The only thing that fsync() does is take data which is *already* in the operatin...

batbomb · on May 5, 2015

The point of a return from fsync is that you are guaranteed the file has been written to disk[1]. If you don't block on fsync, you can't guarantee the file was written to disk, because the server may have died in any number of ways.

[1] This guarantee occasionally fails too; If you have a battery-backed NVRAM RAID controller, the guarantee is that the write has hit the NVRAM controller with the expectation that it will hit a disk before the battery dies. Throw in a 72 hour power outage, a controller failure, or a massive disk failure, and you can't even guarantee that.

teraflop · on May 5, 2015

No, I understand that. Maybe I'm not explaining my point properly, so I'll try again:

If you issue a write() syscall from a process, and the syscall succeeds, then the data that was written is present in the OS's cached view of the filesystem, even if the process dies a nanosecond later. That view is shared consistently by all processes on the system. It's true that the changes may not actually be stored persistently on disk, but that difference is unobservable unless something happens to make the kernel lose its cached data.
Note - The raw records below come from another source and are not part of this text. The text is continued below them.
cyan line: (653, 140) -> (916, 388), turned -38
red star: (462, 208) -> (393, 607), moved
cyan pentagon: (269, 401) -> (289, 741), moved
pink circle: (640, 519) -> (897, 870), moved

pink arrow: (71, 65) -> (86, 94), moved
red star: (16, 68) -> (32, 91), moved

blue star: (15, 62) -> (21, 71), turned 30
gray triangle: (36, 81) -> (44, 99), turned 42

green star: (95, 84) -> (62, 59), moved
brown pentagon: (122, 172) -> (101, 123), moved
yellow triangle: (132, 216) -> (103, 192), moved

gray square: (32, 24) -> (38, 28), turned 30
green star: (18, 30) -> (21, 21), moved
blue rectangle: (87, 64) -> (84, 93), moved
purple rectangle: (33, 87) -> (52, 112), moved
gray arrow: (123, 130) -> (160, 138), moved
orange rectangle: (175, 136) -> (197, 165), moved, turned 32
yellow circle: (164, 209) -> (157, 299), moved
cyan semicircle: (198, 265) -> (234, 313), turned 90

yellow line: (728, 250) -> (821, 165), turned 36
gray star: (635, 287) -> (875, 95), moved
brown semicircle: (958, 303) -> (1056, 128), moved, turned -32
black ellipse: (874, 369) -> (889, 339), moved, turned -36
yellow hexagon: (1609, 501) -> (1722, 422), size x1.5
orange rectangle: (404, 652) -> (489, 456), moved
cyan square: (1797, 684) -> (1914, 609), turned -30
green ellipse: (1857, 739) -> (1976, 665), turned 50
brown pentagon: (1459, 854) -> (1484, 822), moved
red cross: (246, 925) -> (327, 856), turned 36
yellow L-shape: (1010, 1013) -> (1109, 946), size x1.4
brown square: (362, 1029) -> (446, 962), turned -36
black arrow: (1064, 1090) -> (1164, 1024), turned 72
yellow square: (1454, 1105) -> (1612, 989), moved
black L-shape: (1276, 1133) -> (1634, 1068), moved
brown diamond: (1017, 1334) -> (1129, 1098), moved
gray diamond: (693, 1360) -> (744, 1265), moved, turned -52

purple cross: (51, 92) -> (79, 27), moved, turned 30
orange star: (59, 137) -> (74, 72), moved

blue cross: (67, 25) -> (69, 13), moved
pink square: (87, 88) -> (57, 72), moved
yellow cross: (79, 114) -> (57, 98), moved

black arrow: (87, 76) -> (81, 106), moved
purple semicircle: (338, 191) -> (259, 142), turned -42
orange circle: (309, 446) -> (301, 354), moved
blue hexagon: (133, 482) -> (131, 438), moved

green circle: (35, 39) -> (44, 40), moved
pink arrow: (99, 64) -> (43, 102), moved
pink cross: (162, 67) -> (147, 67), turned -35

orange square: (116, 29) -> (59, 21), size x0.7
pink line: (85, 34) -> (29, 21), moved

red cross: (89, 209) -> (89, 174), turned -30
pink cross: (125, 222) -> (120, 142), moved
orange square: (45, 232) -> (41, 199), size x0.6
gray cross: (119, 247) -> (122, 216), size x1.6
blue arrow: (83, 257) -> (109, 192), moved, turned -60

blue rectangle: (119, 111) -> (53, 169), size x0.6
So from the test suite's point of view, unless part of the test involves actually killing VMs and not processes, it should not be possible for the results to depend on whether or not fsync() was called.

eclark · on May 5, 2015

Jepsen is just doing a kill -9 on the java process.

I posted a comment on the blog: https://aphyr.com/posts/323-call-me-maybe-elasticsearch-1-5-...

First I made sure that read() goes through the page cache. (It does as long as there's no O_DIRECT) Then I went and checked the write ahead log on ES.

Turns out from my reading that ES is considering a write to be durable if it is put into a userspace buffer.

https://github.com/elastic/elasticsearch/blob/master/src/mai...

Data is pushed to kernel space whenever the buffer gets full. Then it is fsync'd on the timer.

teraflop · on May 5, 2015

Nice research.

In case anyone else is wondering why that Github link is broken, the file in question was renamed a few hours ago. Here's a working permalink: https://github.com/elastic/elasticsearch/blob/fafd67e1aef091...